With this in mind, let’s write some queries to provide recommendations to users and show how they could be integrated into a website or other front end.

First we can develop and test our query in the Rockset console. We’re going to look for the top 5 tickets that have been purchased for a user’s favourite genres within their state. We’ll use user ID 244 for this example.

SELECT
    u.id,
    t.artist,
    count(t.ticket_id)
FROM
    Tickets.tickets t
    LEFT JOIN Tickets.users u on (
        t.genre = u.fav_genre_1
        OR t.genre = u.fav_genre_2
        OR t.genre = u.fav_genre_2
    )
    AND t.state = u.state
    AND t.user_id != u.id
WHERE u.id = 244
GROUP BY 1, 2
ORDER BY 3 DESC
LIMIT 5

This should return the top 5 tickets being recommended for this user.

recommendation-query-results Fig 7. Recommendation query results

Now obviously we want this query to be dynamic so that we can run it for any user, and return it back to the front end to be displayed to the user. To do this we can create a Query Lambda in Rockset. Think of a Query Lambda like a stored procedure or a function. Instead of writing the SQL every time, we just call the Lambda and tell it which user to run for, and it submits the query and returns the results.

First thing we need to do is prep our statement so that it is parameterised before turning it into a Query Lambda. To do this select the Parameters tab above where the results are shown in the console. You can then add a parameter, in this case I added an int parameter called userIdParam as shown in Fig 8.

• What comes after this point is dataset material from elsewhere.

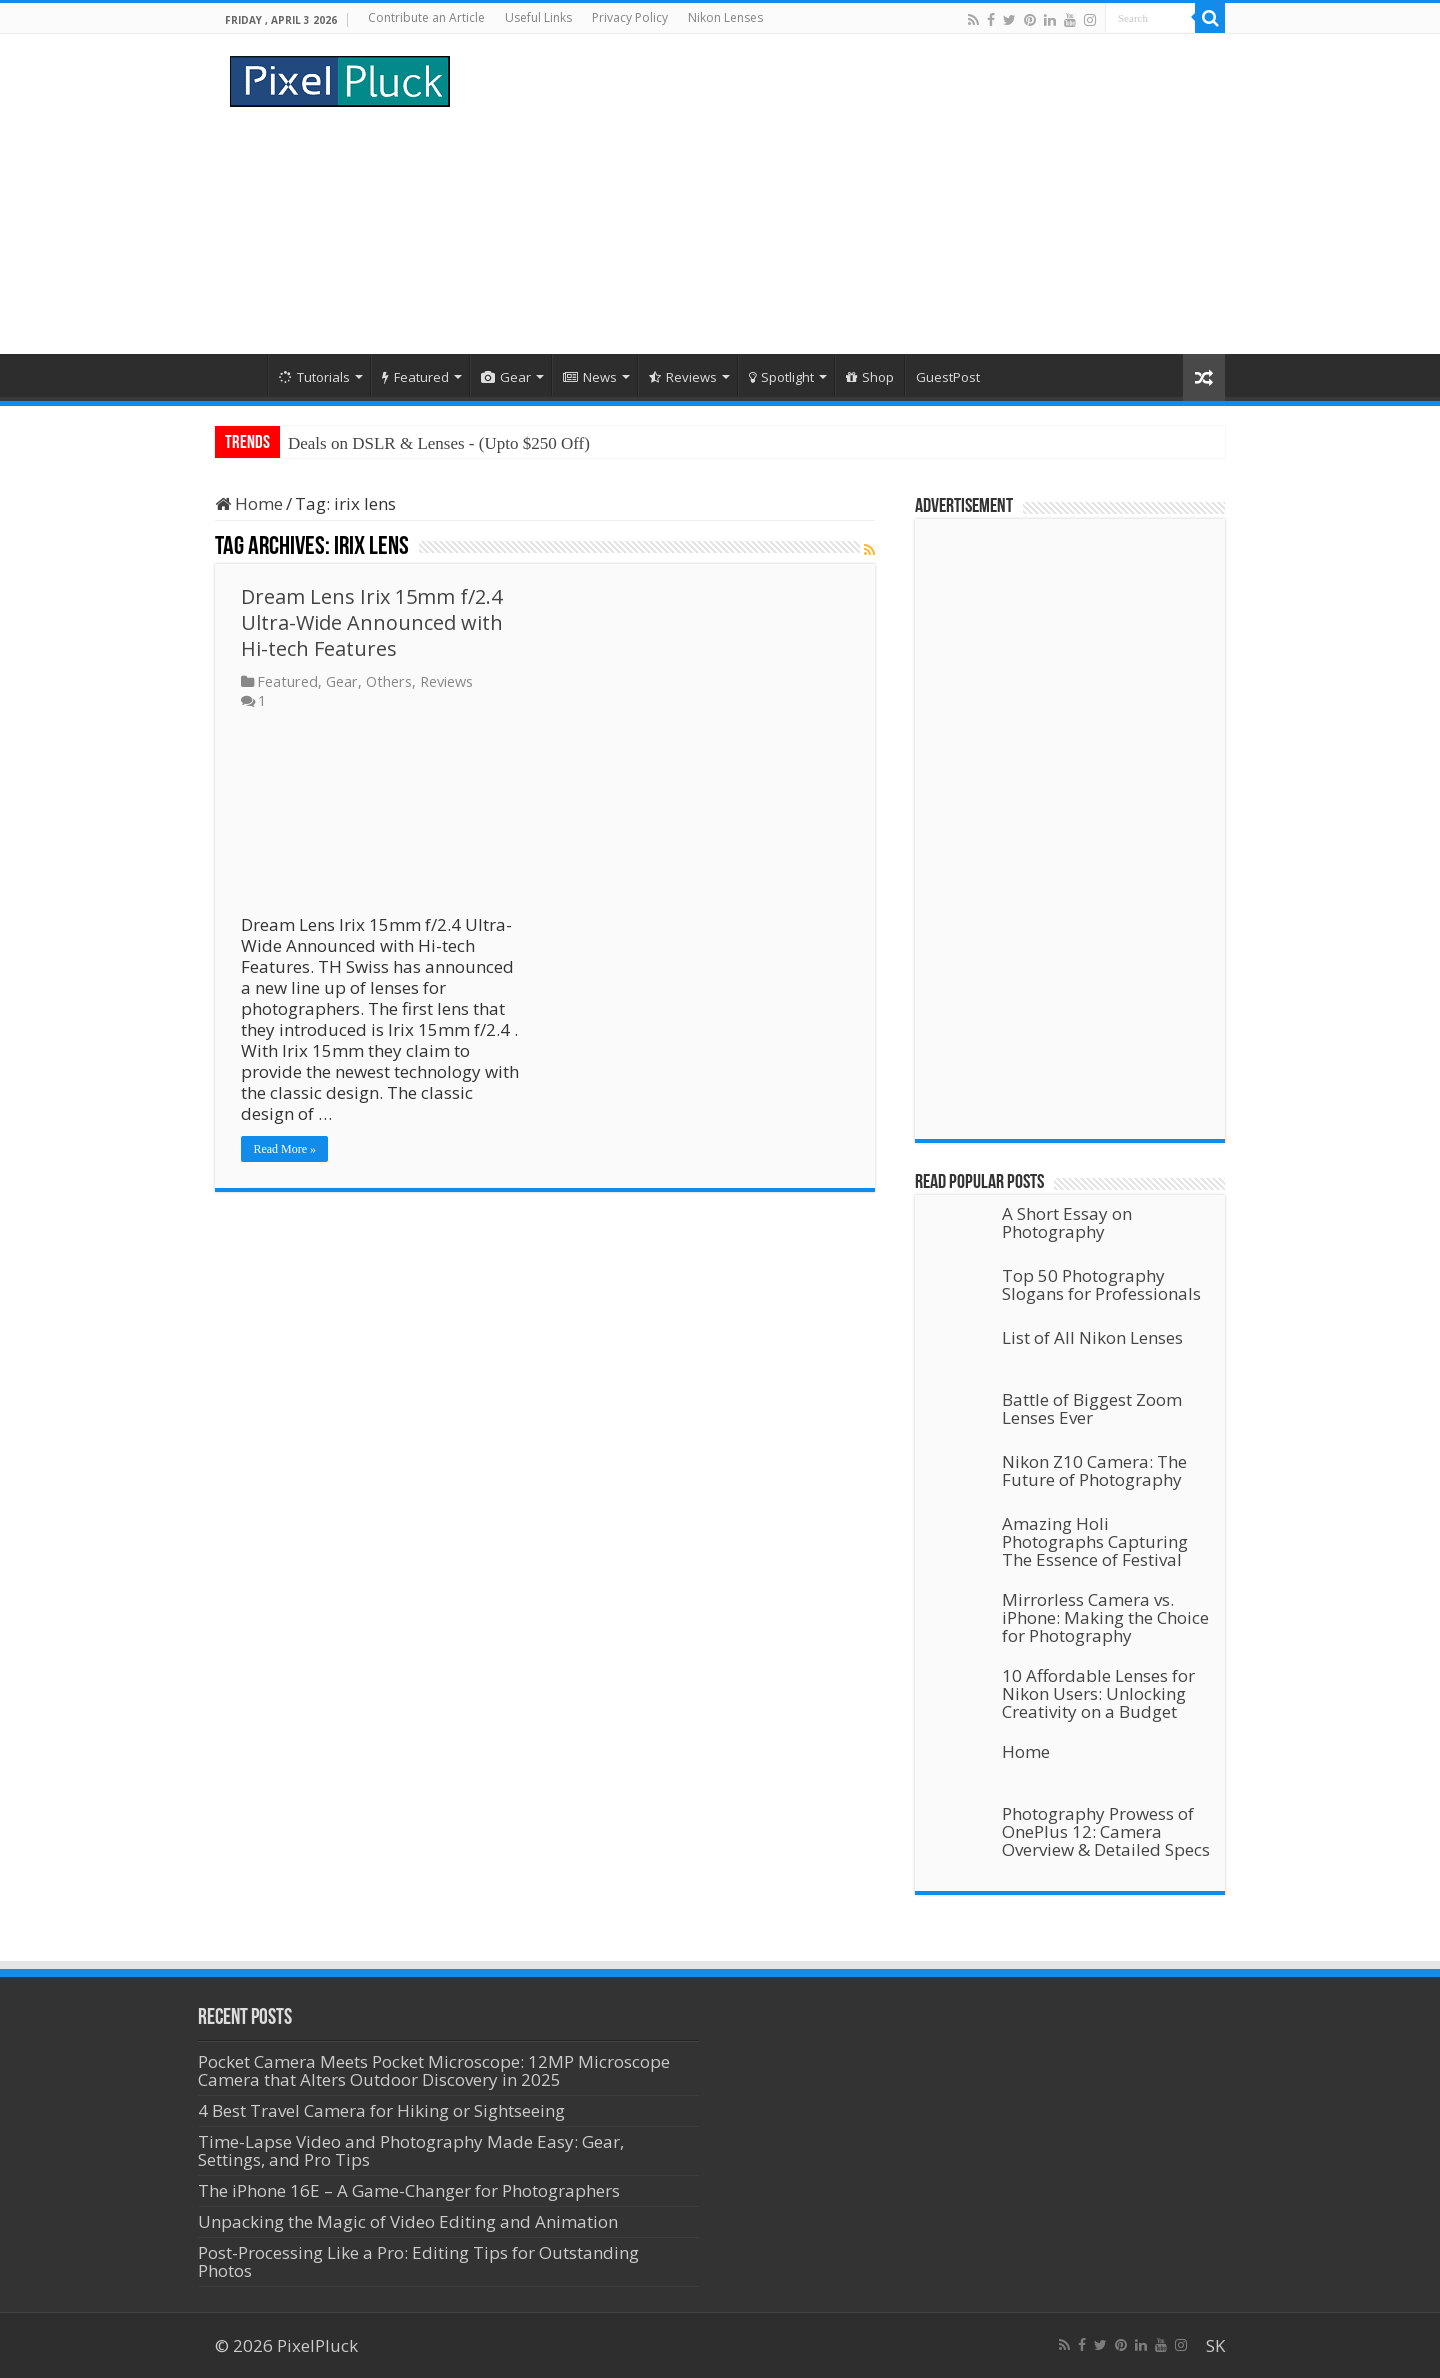 The width and height of the screenshot is (1440, 2378). Describe the element at coordinates (538, 17) in the screenshot. I see `Useful Links` at that location.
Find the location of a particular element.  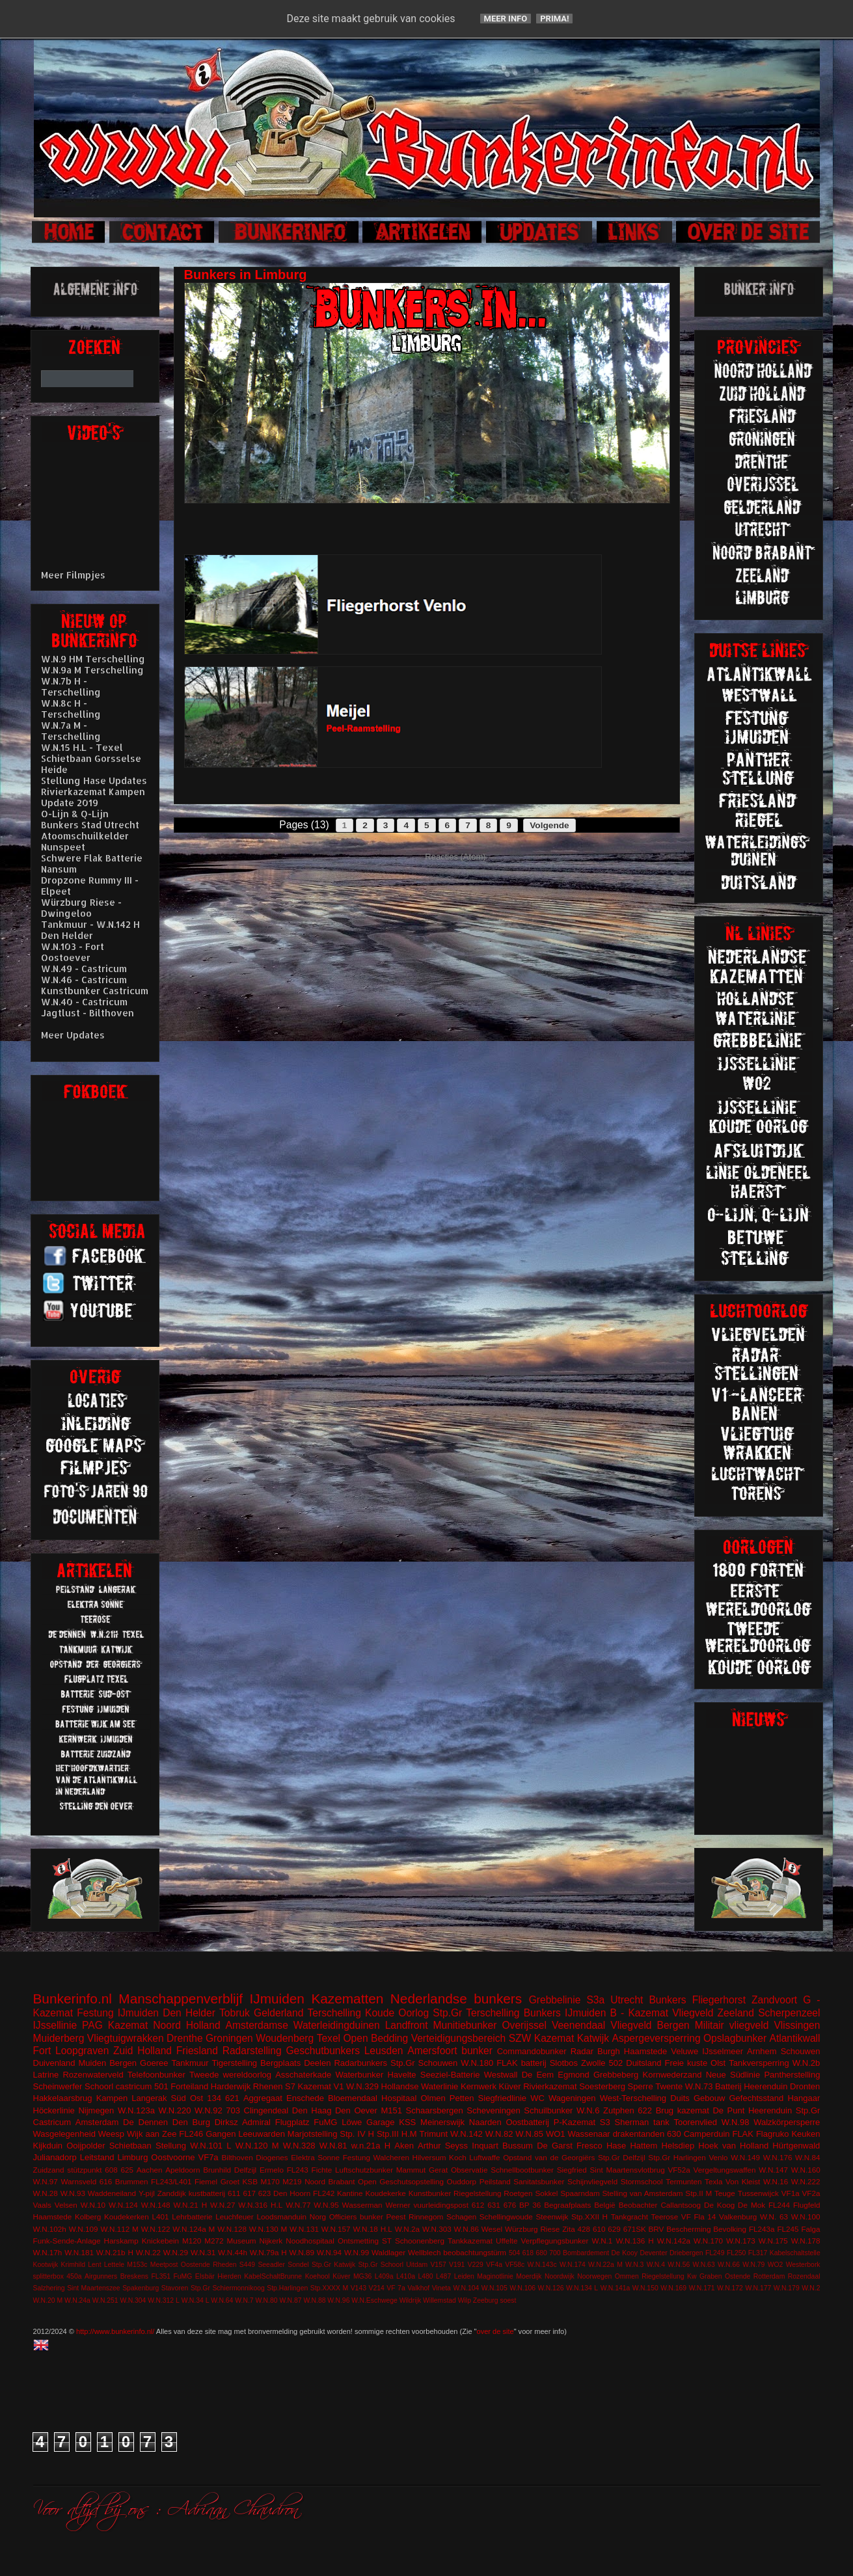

adding-parameter Fig 8. Adding a user ID parameter

With a slight tweak to our where clause shown in Fig 9 we can then utilise this parameter to make our query dynamic.

parameterized-where-clause Fig 9. Parameterised where clause

With our statement parameterised, we can now click the Create Query Lambda button above the SQL editor. Give it a name and description and save it. This is now a function we can call to run the SQL for a given user. In the next section I’ll run through using this Lambda via the REST API which would then allow a front end interface to display the results to users.

Recommendations via REST API

To see the Lambda you’ve just created, on the left hand navigation select Query Lambdas and select the Lambda you’ve just created. You’ll be presented with the screen shown in Fig 10.

query-lambda-overview Fig 10. Query Lambda overview

This page shows us details about how often the Lambda has been run and its average latency, we can also edit the Lambda, look at the SQL and also see the version history.

Scrolling down the page we’re also given examples of code that we could use to execute the Lambda. I’m going to take the Curl example and copy it into Postman so we can test it out. Note, you may need to configure the REST API first and get yourself a key setup (in the console on the left navigation go to ‘API Keys’).

query-lambda-curl-postman Fig 11. Query Lambda Curl example in Postman

As you can see in Fig 11, I’ve imported the API call into Postman and can simply change the value of the userIdParam within the body, in this case to id 244, and get the results back. As you can see from the results, user 244’s highest recommended artist is ‘Temp’ with 100 tickets sold recently in their state. This could then be displayed to the user when browsing for tickets, or on a homepage that provides recommended tickets.

Conclusion

The beauty of this is that all the work is done by Rockset, freeing up our Mongo instance to deal with large spikes in ticket purchases and user activity. As users continue to purchase tickets, the data is copied over to Rockset in real time and the recommendations for users will therefore be updated in real time too. This means timely and accurate recommendations that will improve overall user experience.

The implementation of the Query Lambda means that the recommendations are available for use immediately and any changes to the underlying functionality of building recommendations can be rolled out to all consumers of the data very quickly, as they are all using the underlying function.

These two features show great improvements over accessing MongoDB directly and give developers more analytical power without affecting core business functionality.